Rating: Summary: Weak effort Review: It may have been my mood but I found the book difficult to read and I had little or no interest in how it came out. Fortunately several of my favorite authors came out with books this week so I was able to put this one away - unfinished.
Rating: Summary: I prefer the strong silent type Review: It started slow, probably because: 1. My only other Parker experience was "Silent Joe", an excellent and very different book. 2. I just finished "City of Bones", and Harry Bosch is a more interesting homicide detective than Merci Rayburn could ever be. She just asks questions that build the story, gets answers and moves on. When Harry Bosch conducts an interview, we get a complete picture of what's happening around him picking up all kinds of nuances in the answers. We know Archie didn't kill Gwen and the idea that this simple young couple hit it big with a biomed stock makes for a shaky piece of the story's foundation.
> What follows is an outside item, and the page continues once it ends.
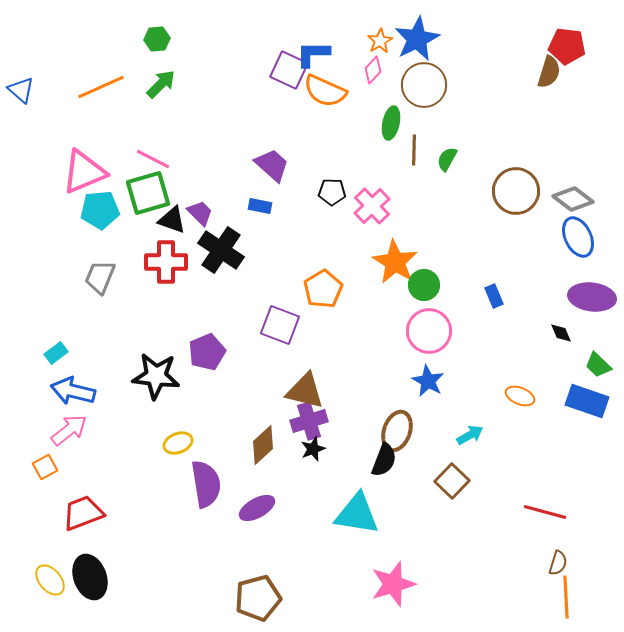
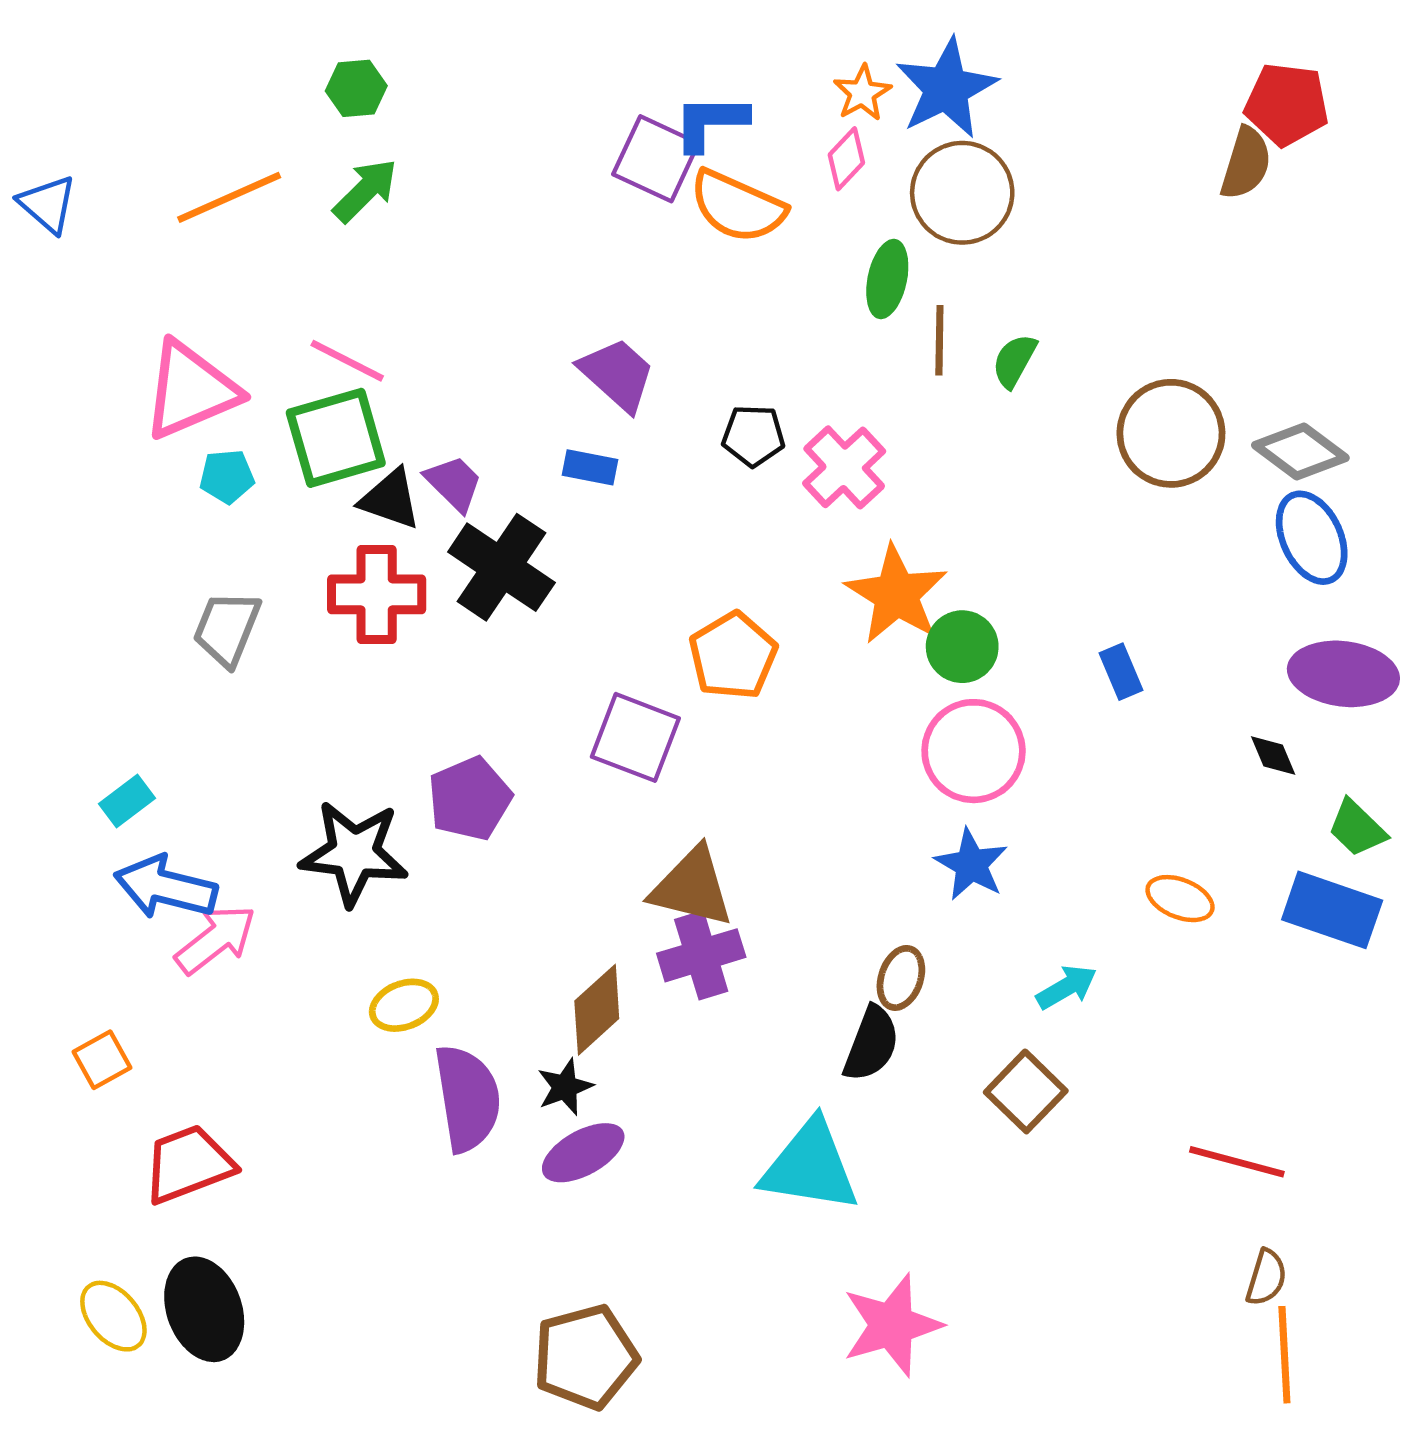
cyan pentagon: (100, 210) -> (227, 476), size x0.6
pink arrow: (69, 430) -> (216, 939), moved
brown ellipse: (397, 431) -> (901, 978), size x0.7
black star: (313, 449) -> (565, 1087), moved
The hospital scenes are also tedious with Archie first at death's door hearing Gwen's voice from the other world then, before you know it, answering Merci's annoying questions. There's more reason to look for a huge bearded man with size sixteen shoes than to arrest Archie, but when reporter Gary Brice gets Archie on tape waving a gun at him, the sheriff decides to bring him in. Archie takes off to find Gwen's killers with her ghostly voice whispering in his ear at every critical turn. The chase reaches its bizarre conclusion, then Merci's partner Paul Zamora, Gwen's sister Pricilla and Merci's son Tim from an affair in a prior novel jump in for an almost random wrap-up on all the aspects of Merci's life. I will try Parker again, but no more Merci Rayburn stories.